### Input data
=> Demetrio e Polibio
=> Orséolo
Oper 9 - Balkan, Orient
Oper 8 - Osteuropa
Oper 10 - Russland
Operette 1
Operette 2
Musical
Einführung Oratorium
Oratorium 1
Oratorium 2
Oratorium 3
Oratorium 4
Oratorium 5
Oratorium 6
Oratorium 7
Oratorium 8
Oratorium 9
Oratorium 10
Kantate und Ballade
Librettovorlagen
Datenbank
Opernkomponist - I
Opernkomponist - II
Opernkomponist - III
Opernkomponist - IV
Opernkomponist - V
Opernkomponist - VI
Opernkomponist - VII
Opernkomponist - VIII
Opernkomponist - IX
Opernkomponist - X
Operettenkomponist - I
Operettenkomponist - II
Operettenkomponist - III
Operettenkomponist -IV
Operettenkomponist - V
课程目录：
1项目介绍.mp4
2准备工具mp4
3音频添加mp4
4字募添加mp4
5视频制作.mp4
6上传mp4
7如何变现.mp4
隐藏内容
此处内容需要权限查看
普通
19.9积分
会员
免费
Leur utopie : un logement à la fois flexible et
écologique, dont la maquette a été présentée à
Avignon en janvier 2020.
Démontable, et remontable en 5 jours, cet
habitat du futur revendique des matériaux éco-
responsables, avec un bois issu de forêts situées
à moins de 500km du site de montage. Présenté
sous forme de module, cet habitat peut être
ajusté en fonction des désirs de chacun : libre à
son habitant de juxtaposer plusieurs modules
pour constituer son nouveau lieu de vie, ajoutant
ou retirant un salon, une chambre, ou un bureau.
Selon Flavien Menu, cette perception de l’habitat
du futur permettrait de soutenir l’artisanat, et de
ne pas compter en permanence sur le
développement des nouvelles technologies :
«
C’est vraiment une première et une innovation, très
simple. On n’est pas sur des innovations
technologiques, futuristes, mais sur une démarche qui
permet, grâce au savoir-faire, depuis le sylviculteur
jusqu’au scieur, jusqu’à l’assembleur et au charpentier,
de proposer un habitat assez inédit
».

### Problem details
Each line from the start of the listing through the line with "permet, grâce au" is to be restated verbatim, both ends included.

### Answer
=> Demetrio e Polibio
=> Orséolo
Oper 9 - Balkan, Orient
Oper 8 - Osteuropa
Oper 10 - Russland
Operette 1
Operette 2
Musical
Einführung Oratorium
Oratorium 1
Oratorium 2
Oratorium 3
Oratorium 4
Oratorium 5
Oratorium 6
Oratorium 7
Oratorium 8
Oratorium 9
Oratorium 10
Kantate und Ballade
Librettovorlagen
Datenbank
Opernkomponist - I
Opernkomponist - II
Opernkomponist - III
Opernkomponist - IV
Opernkomponist - V
Opernkomponist - VI
Opernkomponist - VII
Opernkomponist - VIII
Opernkomponist - IX
Opernkomponist - X
Operettenkomponist - I
Operettenkomponist - II
Operettenkomponist - III
Operettenkomponist -IV
Operettenkomponist - V
课程目录：
1项目介绍.mp4
2准备工具mp4
3音频添加mp4
4字募添加mp4
5视频制作.mp4
6上传mp4
7如何变现.mp4
隐藏内容
此处内容需要权限查看
普通
19.9积分
会员
免费
Leur utopie : un logement à la fois flexible et
écologique, dont la maquette a été présentée à
Avignon en janvier 2020.
Démontable, et remontable en 5 jours, cet
habitat du futur revendique des matériaux éco-
responsables, avec un bois issu de forêts situées
à moins de 500km du site de montage. Présenté
sous forme de module, cet habitat peut être
ajusté en fonction des désirs de chacun : libre à
son habitant de juxtaposer plusieurs modules
pour constituer son nouveau lieu de vie, ajoutant
ou retirant un salon, une chambre, ou un bureau.
Selon Flavien Menu, cette perception de l’habitat
du futur permettrait de soutenir l’artisanat, et de
ne pas compter en permanence sur le
développement des nouvelles technologies :
«
C’est vraiment une première et une innovation, très
simple. On n’est pas sur des innovations
technologiques, futuristes, mais sur une démarche qui
permet, grâce au savoir-faire, depuis le sylviculteur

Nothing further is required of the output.